Job cuts loom in KTDA as staff audit firm steps in

A farmer picks tea at Githarara Village in Tetu, Nyeri County, on April 13. Tea farmers started to receive their annual bonus on Friday, which totals Sh21 billion. [File, Standard]

Kenya Tea Development Agency (KTDA) has sourced a human resource firm to undertake a month-long staff audit, signalling impending layoffs at the firm.

KTDA Chief Executive Officer Wilson Muthaura, in an inter-office communication dated October 27, announced the appointment of Cliff Anderson Limited to undertake the 30-day audit.

“All heads of departments are requested to accord them support and are required to provide the information requested by the consultants to enable them to conclude the exercise within the stipulated period,” Muthaura wrote to the KTDA MS heads of departments in the memo copied to acting group finance director and acting head of the subsidiary.

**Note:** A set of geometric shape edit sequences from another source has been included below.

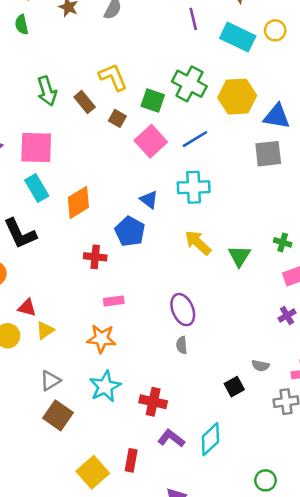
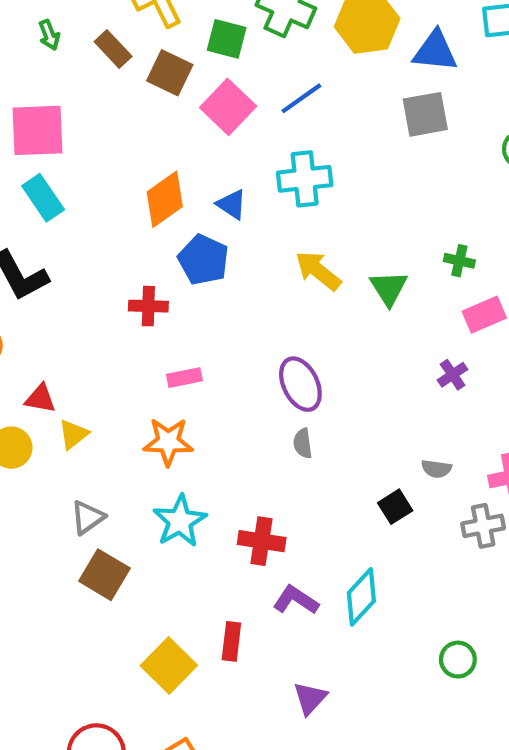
green arrow: (47, 91) -> (49, 35), size x0.6
brown square: (117, 118) -> (170, 73), size x1.5
orange diamond: (78, 202) -> (165, 199), moved
purple cross: (287, 315) -> (453, 375), moved

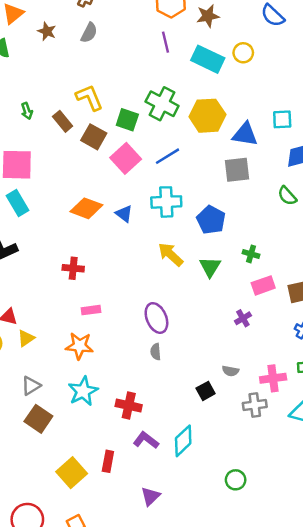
orange diamond: (165, 199) -> (86, 208), turned 52
blue pentagon: (203, 260) -> (211, 220), moved

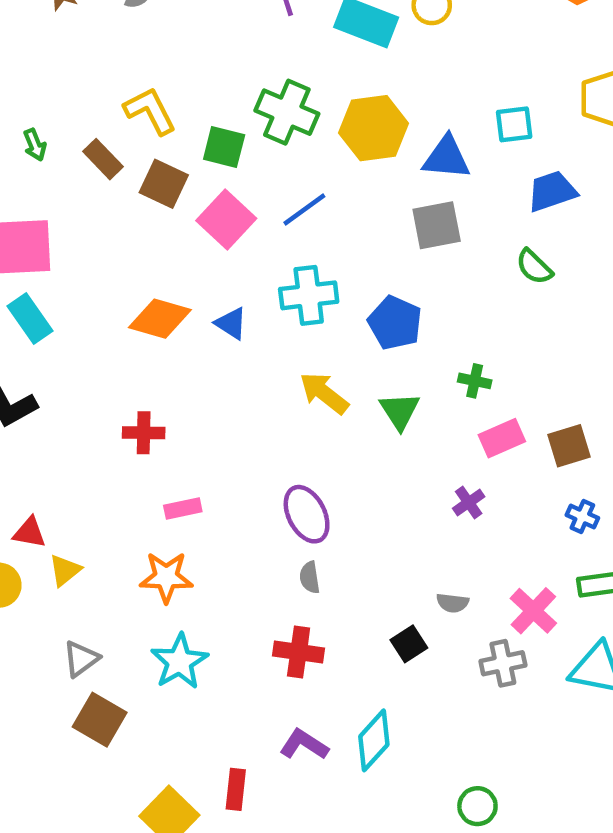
pink cross: (273, 378) -> (533, 611), turned -35
red cross: (129, 406) -> (299, 652), moved

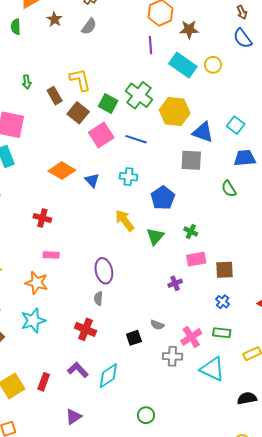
cyan square: (514, 124) -> (236, 125), turned 30
blue line: (304, 210) -> (136, 139), turned 40
cyan cross: (309, 295) -> (129, 177), size x0.7

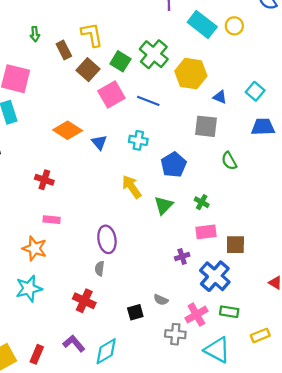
blue triangle: (203, 132) -> (220, 97), size x0.6
green semicircle: (229, 189) -> (229, 161), moved
blue cross: (223, 302) -> (215, 276), moved, size x2.0

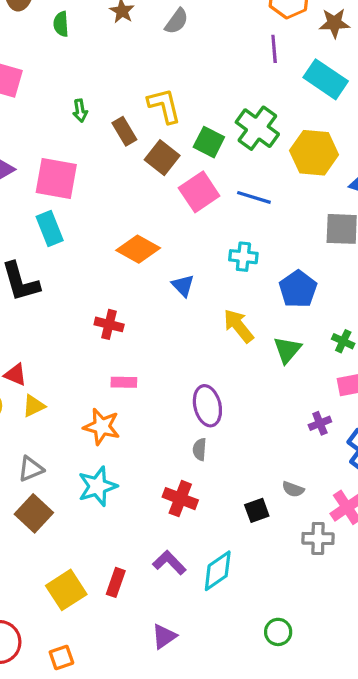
blue triangle: (99, 142) -> (183, 286), moved

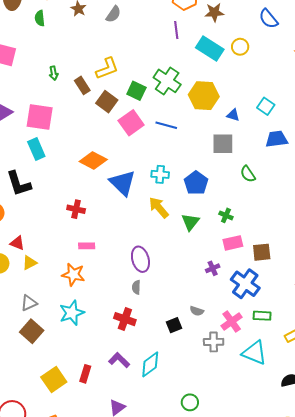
yellow L-shape: (164, 106) -> (107, 68), turned 85
cyan cross: (243, 257) -> (160, 174), moved
blue triangle: (183, 286) -> (123, 183), size x1.8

The consultant will help the KTDA MS shape its next direction after government-supported reforms indicated it as among the agency’s subsidiaries that needed an overhaul.

This also comes at a time when the commission the company used to charge tea factories has been reduced from 2.5 per cent to 1.5 per cent under the tea sector reforms.

KTDA MS offers management services to over 70 smallholder factories, seconding a factory unit manager and production assistants, a factory accountant and field service coordinators to the units.

It also has several regional management offices to supervise its workers at a cluster of factories.

A price stabilisation committee appointed by Agriculture Cabinet Secretary Peter Munya earlier in the year indicated the subsidiary as among those failing the over 600,000 tea farmers.

The committee accused the management services wing of enjoying skewed management agreements that do not hold them accountable and allowing the introduction of new products such as orthodox, purple and Chencha tea without a clear market plan.

During the KTDA AGM held in Mombasa, the directors who were taken through a snapshot of the committee presentations were tipped that some of the subsidiary’s employees could be offloaded to cut costs.

Agency’s Head of Corporate Communications Ndiga Kithae said rationalisation is normal in business, which needs to establish whether one has the right and required workforce.

“Based on your findings, you can add or reduce the number of employees,” said Mr Kithae.

Gatunguru Tea Factory Chairman Mwangi Kaguma said some of the salaries paid to the employees were not sustainable and urgently needed to be reviewed.

Mr Kaguma said the directors are working towards giving the best to the farmers, following the government’s promise to pay them better prices for their high valued crop.

In July, KTDA Chairman David Ichoho said the directors elected by farmers will undertake restructuring of the sector to match with the growers’ expectations.